私は、萩原さんのものは1つも読んだことが無かったので、先入観を付けないためにも読んでおいたほうが良かったなあと思いました(ただこれを読んですごく興味を持ったので今度読みます)。
また、この小説は小説の中の「小説」と「現実」で構成されてあり、その点も複雑です。

↓以下ネタバレ部分は反転文字の為空白、読了した方だけひっくり返して下さい
最初は、乱歩が軽く(?)投身自殺を図りそれを直青年に止められるところで、そこでの乱歩の言い訳が…
これじゃ乱歩がちょっとアホみたいだし、それより前に自殺しようまで追いつめられた人間があんなに簡単に止める訳ないし、自殺願望があるのをナメてるのか(←?)くらいに思って、ダメだこれは乱歩と萩原さんをつかって乱歩調な小説に仕上げただけで
そんな大したことない(通常の2倍くらいの帯をつけるに及ばない)小説なんだ、と早々に決め付けて読んでいました。
まあこういうところが、なんでも私の悪いところなのですが・・・
(ただあそこは、最後まで読んで、あそこで直青年の言う「死にたくないのに死んでしまう人間もいるんですよ」が良く分かって満足です。)
乱歩にああいうことをさせないといけなかったのとかはそのうちよく分かってくることでした。
性格が軟弱なのは萩原さんと対比させて書かなきゃ面白味に欠けるとかでしょうか。うん(?)。

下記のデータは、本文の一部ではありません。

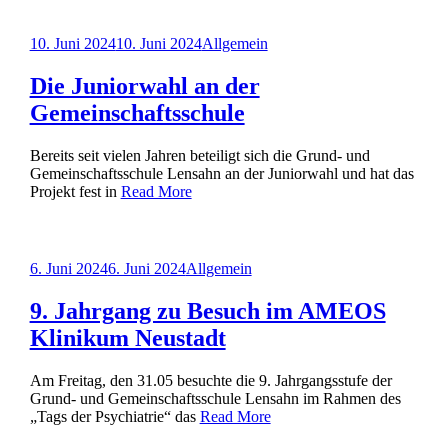
Posted
10. Juni 2024
10. Juni 2024
Allgemein
on
Die Juniorwahl an der
Gemeinschaftsschule
Bereits seit vielen Jahren beteiligt sich die Grund- und
Gemeinschaftsschule Lensahn an der Juniorwahl und hat das
Projekt fest in
Read More
Posted
6. Juni 2024
6. Juni 2024
Allgemein
on
9. Jahrgang zu Besuch im AMEOS
Klinikum Neustadt
Am Freitag, den 31.05 besuchte die 9. Jahrgangsstufe der
Grund- und Gemeinschaftsschule Lensahn im Rahmen des
„Tags der Psychiatrie“ das
Read More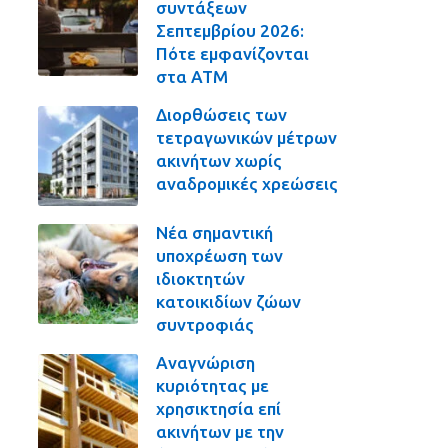
συντάξεων
Σεπτεμβρίου 2026:
Πότε εμφανίζονται
στα ΑΤΜ
Διορθώσεις των
τετραγωνικών μέτρων
ακινήτων χωρίς
αναδρομικές χρεώσεις
Νέα σημαντική
υποχρέωση των
ιδιοκτητών
κατοικιδίων ζώων
συντροφιάς
Αναγνώριση
κυριότητας με
χρησικτησία επί
ακινήτων με την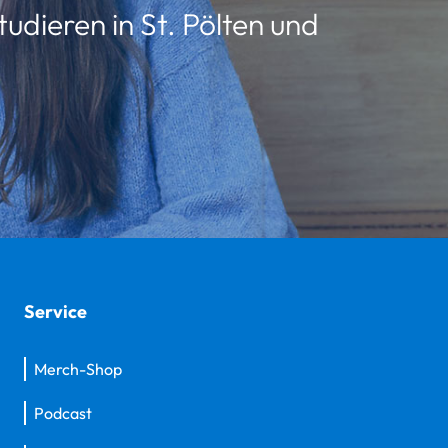
udieren in St. Pölten und
Service
Merch-Shop
Podcast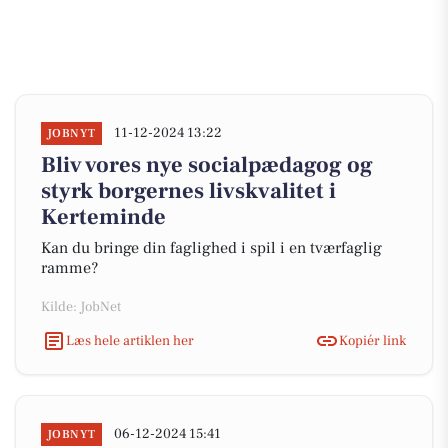
11-12-2024 13:22
JOBNYT
Bliv vores nye socialpædagog og
styrk borgernes livskvalitet i
Kerteminde
Kan du bringe din faglighed i spil i en tværfaglig
ramme?
Kilde: JobNet
Læs hele artiklen her
Kopiér link
06-12-2024 15:41
JOBNYT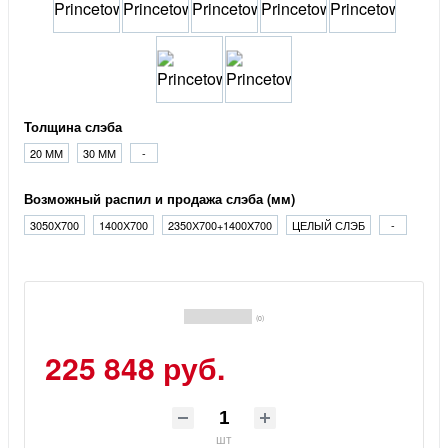
Толщина слэба
20 ММ
30 ММ
-
Возможный распил и продажа слэба (мм)
3050Х700
1400Х700
2350Х700+1400X700
ЦЕЛЫЙ СЛЭБ
-
(0)
225 848 руб.
шт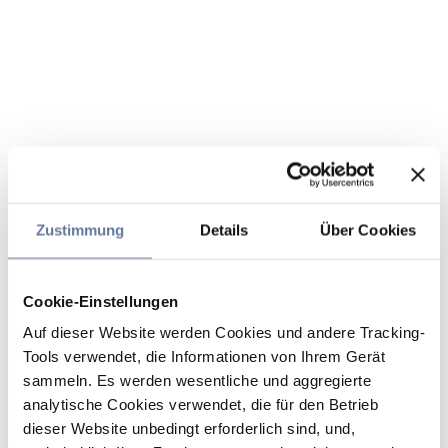
Zustimmung
Details
Über Cookies
Cookie-Einstellungen
Auf dieser Website werden Cookies und andere Tracking-
Tools verwendet, die Informationen von Ihrem Gerät
sammeln. Es werden wesentliche und aggregierte
analytische Cookies verwendet, die für den Betrieb
dieser Website unbedingt erforderlich sind, und,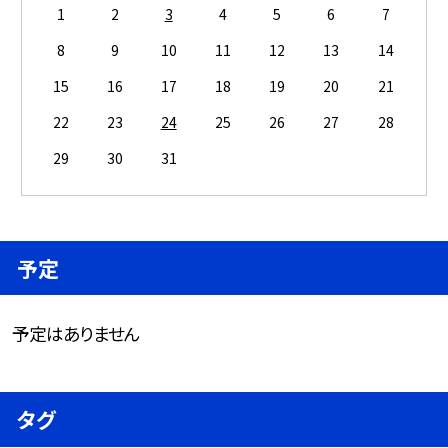
1
2
3
4
5
6
7
8
9
10
11
12
13
14
15
16
17
18
19
20
21
22
23
24
25
26
27
28
29
30
31
予定
予定はありません
タグ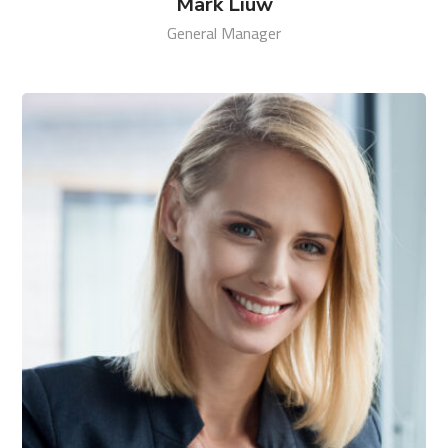
Mark Liuw
General Manager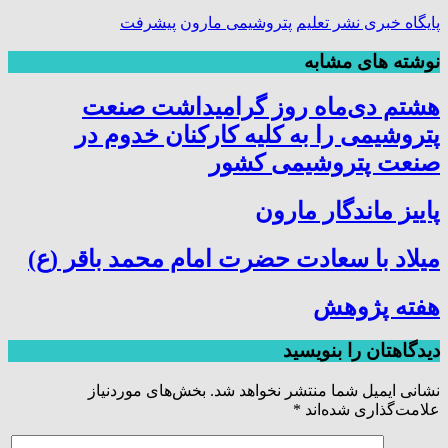
پایگاه خبری نشر تعلیم
پتروشیمی مارون
پیشرفت
نوشته های مشابه
هشتم دی‌ماه روز گرامیداشت صنعت
پتروشیمی را به کلیه کارکنان خدوم در
صنعت پتروشیمی کشور
پاییز ماندگار مارون
میلاد با سعادت حضرت امام محمد باقر (ع)
هفته پژوهش
دیدگاهتان را بنویسید
نشانی ایمیل شما منتشر نخواهد شد.
بخش‌های موردنیاز
علامت‌گذاری شده‌اند
*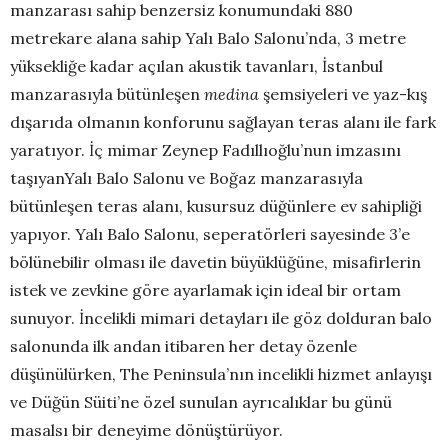
manzarası sahip benzersiz konumundaki 880
metrekare alana sahip Yalı Balo Salonu’nda, 3 metre
yüksekliğe kadar açılan akustik tavanları, İstanbul
manzarasıyla bütünleşen
medina
şemsiyeleri ve yaz-kış
dışarıda olmanın konforunu sağlayan teras alanı ile fark
yaratıyor. İç mimar Zeynep Fadıllıoğlu’nun imzasını
taşıyanYalı Balo Salonu ve Boğaz manzarasıyla
bütünleşen teras alanı, kusursuz düğünlere ev sahipliği
yapıyor. Yalı Balo Salonu, seperatörleri sayesinde 3’e
bölünebilir olması ile davetin büyüklüğüne, misafirlerin
istek ve zevkine göre ayarlamak için ideal bir ortam
sunuyor. İncelikli mimari detayları ile göz dolduran balo
salonunda ilk andan itibaren her detay özenle
düşünülürken, The Peninsula’nın incelikli hizmet anlayışı
ve Düğün Süiti’ne özel sunulan ayrıcalıklar bu günü
masalsı bir deneyime dönüştürüyor.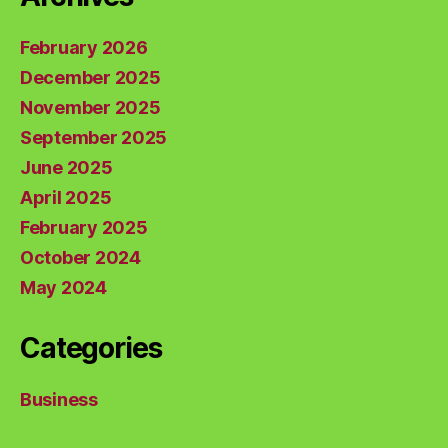
February 2026
December 2025
November 2025
September 2025
June 2025
April 2025
February 2025
October 2024
May 2024
Categories
Business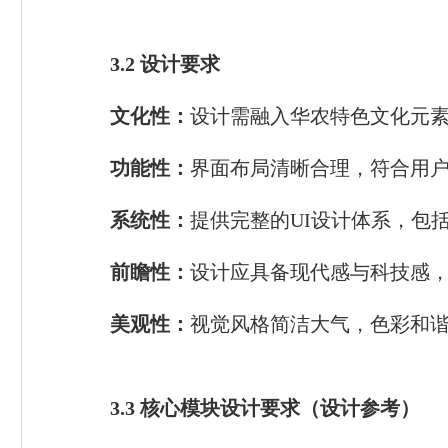
3.2
设计要求
文化性：
设计需融入华农特色文化元
功能性：
界面布局清晰合理，符合用
系统性：
提供完整的UI设计体系，包
前瞻性：
设计应具备现代感与科技感，
美观性：
视觉风格简洁大气，色彩和
3.3
核心模块设计要求（设计参考）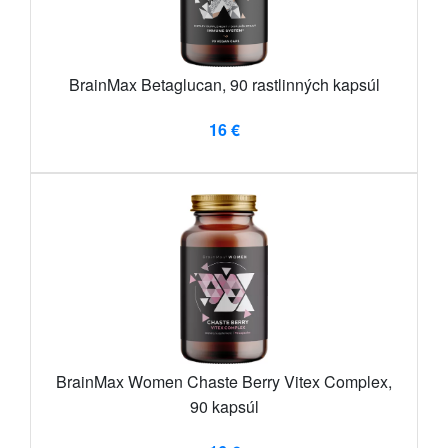
BrainMax Betaglucan, 90 rastlinných kapsúl
16 €
BrainMax Women Chaste Berry Vitex Complex,
90 kapsúl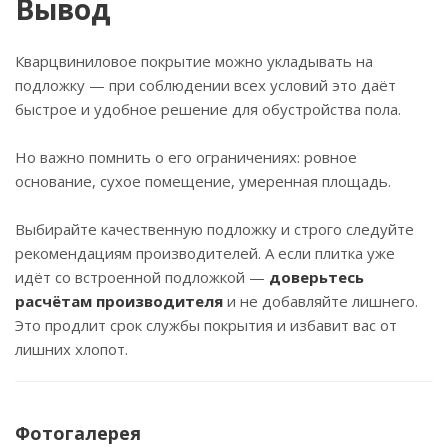
Вывод
Кварцвиниловое покрытие можно укладывать на
подложку — при соблюдении всех условий это даёт
быстрое и удобное решение для обустройства пола.
Но важно помнить о его ограничениях: ровное
основание, сухое помещение, умеренная площадь.
Выбирайте качественную подложку и строго следуйте
рекомендациям производителей. А если плитка уже
идёт со встроенной подложкой —
доверьтесь
расчётам производителя
и не добавляйте лишнего.
Это продлит срок службы покрытия и избавит вас от
лишних хлопот.
Фотогалерея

その次に「は?」と思ったのが、直青年と思われる人物が自殺してしまった時、その直青年の部屋に行ってみると直青年と顔形のそっくりな人物がいるのを見つけた時の乱歩の反応。
いやいやいやいや。「奇蹟が起きたんだね」は言わないでしょうと苦笑しましたが、あれも物語を盛り上げる為だったんでしょう、全体的には素晴らしいから問題ありませんよね(それにしてもラストを考えるとあの演技も凄かったですね)。

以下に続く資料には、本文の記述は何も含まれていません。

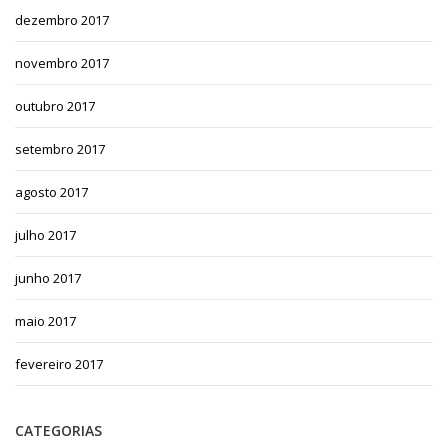
dezembro 2017
novembro 2017
outubro 2017
setembro 2017
agosto 2017
julho 2017
junho 2017
maio 2017
fevereiro 2017
CATEGORIAS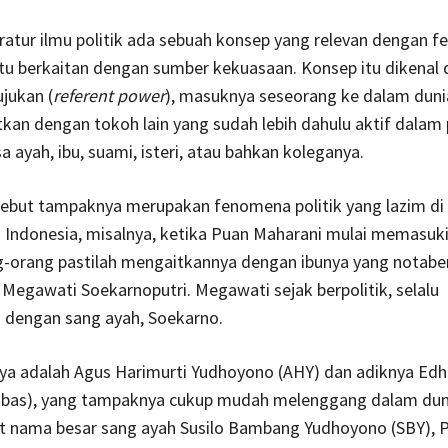
eratur ilmu politik ada sebuah konsep yang relevan dengan 
itu berkaitan dengan sumber kekuasaan. Konsep itu dikenal
jukan (
referent power
), masuknya seseorang ke dalam dunia
tkan dengan tokoh lain yang sudah lebih dahulu aktif dalam p
a ayah, ibu, suami, isteri, atau bahkan koleganya.
sebut tampaknya merupakan fenomena politik yang lazim di
 Indonesia, misalnya, ketika Puan Maharani mulai memasuki
ng-orang pastilah mengaitkannya dengan ibunya yang notab
egawati Soekarnoputri. Megawati sejak berpolitik, selalu
 dengan sang ayah, Soekarno.
nya adalah Agus Harimurti Yudhoyono (AHY) dan adiknya Edh
ibas), yang tampaknya cukup mudah melenggang dalam dunia
at nama besar sang ayah Susilo Bambang Yudhoyono (SBY), 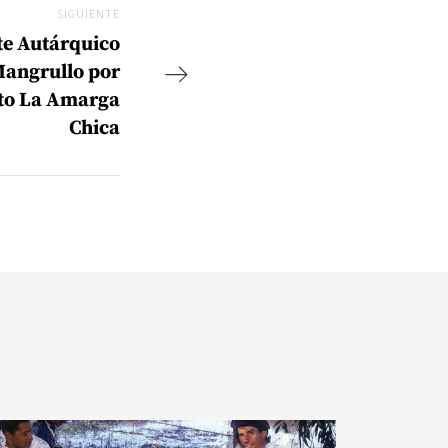
SIGUIENTE
Siguiente
te Autárquico
Mangrullo por
nto La Amarga
Chica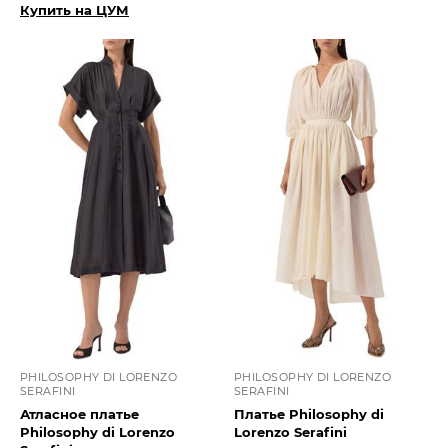
Купить на ЦУМ
PHILOSOPHY DI LORENZO
PHILOSOPHY DI LORENZO
SERAFINI
SERAFINI
Атласное платье
Платье Philosophy di
Philosophy di Lorenzo
Lorenzo Serafini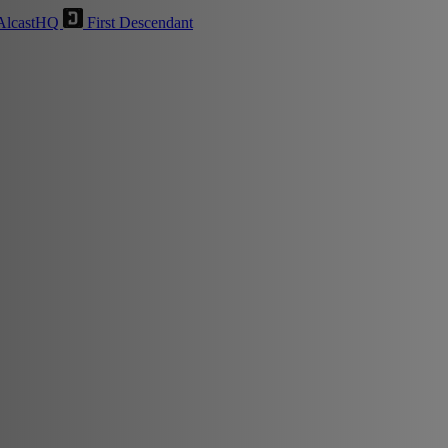
AlcastHQ
First Descendant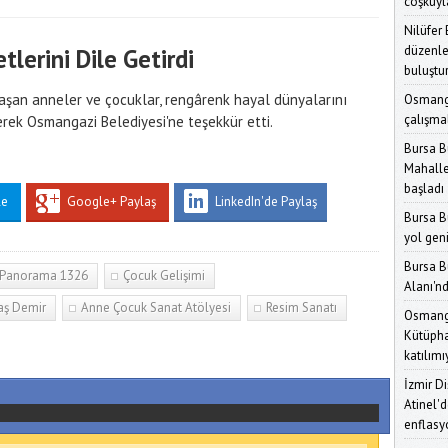
coşkuyl
Nilüfer
düzenle
lerini Dile Getirdi
Karar Ve
buluştu
aşan anneler ve çocuklar, rengârenk hayal dünyalarını
Osmang
çalışmal
rterek Osmangazi Belediyesi'ne teşekkür etti.
Bursa B
Mahalle
başladı
le
Google+ Paylaş
LinkedIn'de Paylaş
Bursa B
yol gen
Bursa B
Panorama 1326
Çocuk Gelişimi
Alanı'nd
taş Demir
Anne Çocuk Sanat Atölyesi
Resim Sanatı
Osmanga
Kütüpha
katılımı
İzmir D
Atinel'd
enflasy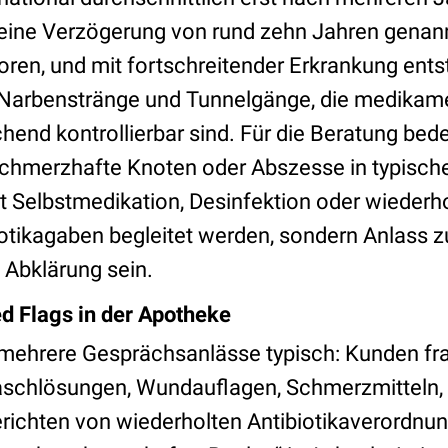
eine Verzögerung von rund zehn Jahren genannt
oren, und mit fortschreitender Erkrankung entst
arbenstränge und Tunnelgänge, die medikamen
hend kontrollierbar sind. Für die Beratung bede
hmerzhafte Knoten oder Abszesse in typische
t Selbstmedikation, Desinfektion oder wiederho
iotikagaben begleitet werden, sondern Anlass z
Abklärung sein.
d Flags in der Apotheke
nd mehrere Gesprächsanlässe typisch: Kunden f
aschlösungen, Wundauflagen, Schmerzmitteln,
richten von wiederholten Antibiotikaverordnu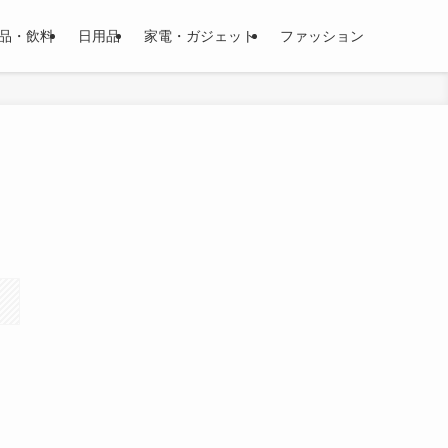
品・飲料
日用品
家電・ガジェット
ファッション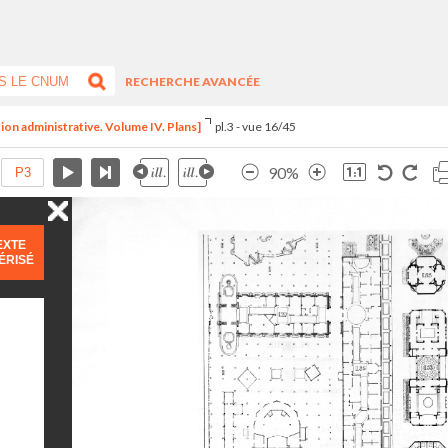
RECHERCHE AVANCÉE
ion administrative. Volume IV. Plans]
pl.3 - vue 16/45
90%
EXTE
ÉRISÉ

その後は、ただのオマケ程度と思っていた西崎と細見が登場したり、直青年と幼馴染と言う雪枝さんが登場して驚くべき話をしてくれたり、あれはちょっと驚きました。
(ラストを思って考えると、雪枝さんが直さんに告白した時の暗い顔の意味や苦悩がありありと浮かびました)

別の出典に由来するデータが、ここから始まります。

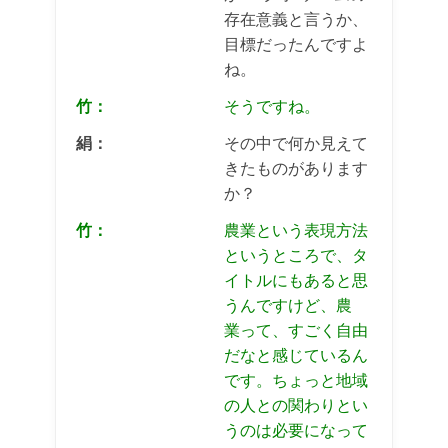
存在意義と言うか、
目標だったんですよ
ね。
竹：
そうですね。
絹：
その中で何か見えて
きたものがあります
か？
竹：
農業という表現方法
というところで、タ
イトルにもあると思
うんですけど、農
業って、すごく自由
だなと感じているん
です。ちょっと地域
の人との関わりとい
うのは必要になって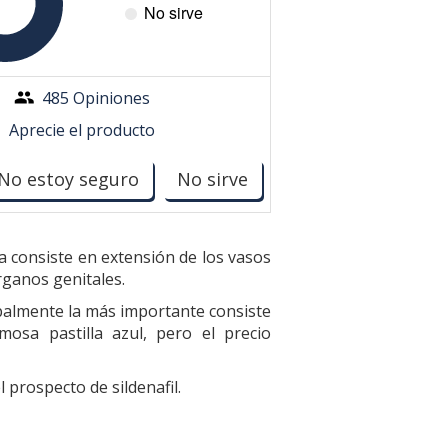
485 Opiniones
Aprecie el producto
No estoy seguro
No sirve
a consiste en extensión de los vasos
rganos genitales.
palmente la más importante consiste
osa pastilla azul, pero el precio
 prospecto de sildenafil.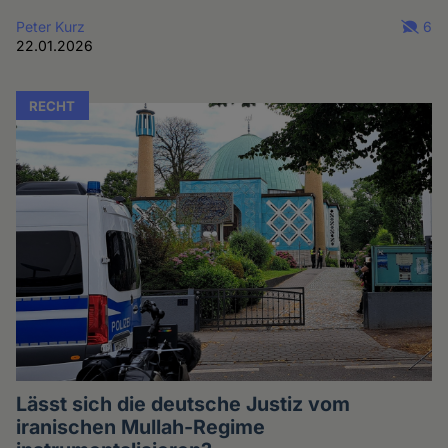
Peter Kurz
6
22.01.2026
RECHT
Lässt sich die deutsche Justiz vom
iranischen Mullah-Regime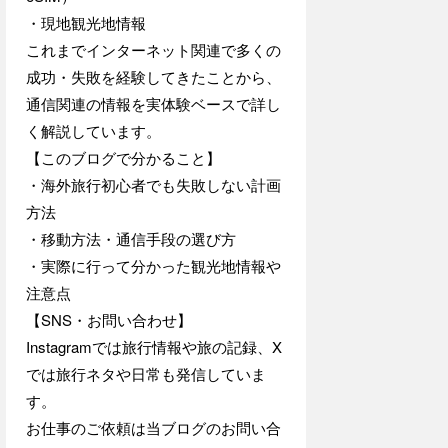
・現地観光地情報
これまでインターネット関連で多くの
成功・失敗を経験してきたことから、
通信関連の情報を実体験ベースで詳し
く解説しています。
【このブログで分かること】
・海外旅行初心者でも失敗しない計画
方法
・移動方法・通信手段の選び方
・実際に行って分かった観光地情報や
注意点
【SNS・お問い合わせ】
Instagramでは旅行情報や旅の記録、X
では旅行ネタや日常も発信していま
す。
お仕事のご依頼は当ブログのお問い合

その少し後、ゴム毬の話が出てきた時に、やっぱり直さんは生きてたんだ、想像通りだったと思い。
そうしていたら死体が発見され、あれえ…??。

ほんとうに、中々決着がつかないところがこの小説の一番面白いところです。
普通のミステリの2,3倍イロイロある気がします。あれはすごい。

あと、220ページの2人の木に話しかけるところがユニークでした。

その後、「鬼」の最初で、どうして直青年が均青年を殺して相手を自分の身代わりとしたのかと乱歩が考えるところがありますが
あれは私にとって不自然で、それは雪枝さんと一緒になるためだけに必要だったと言えば、例えばそれをせず駆け落ちをするにしてもそれなりのリスクはある訳だから、そのくらいはおかしくないんじゃないかなあと思っていました。
でも、そこで不思議に思わなければならない理由がラストで明かされるので、後で納得しました…けどあそこはちょっと不自然な「謎」かも・・・。

西崎の最初に書いた「白骨鬼」のラストで
夢物語でいいのだ。
夢物語でいいのだ。

・・・で終わりますが、あれはなんとも…その後の細見辰時の「ほんとう、過去」と比べての皮肉だったのかと思います。

まさか細見さんが均さんだったとは・・・
うーん。
これを読んでからだと、他のミステリを読んだ時に驚きが少なくなるかも知れない。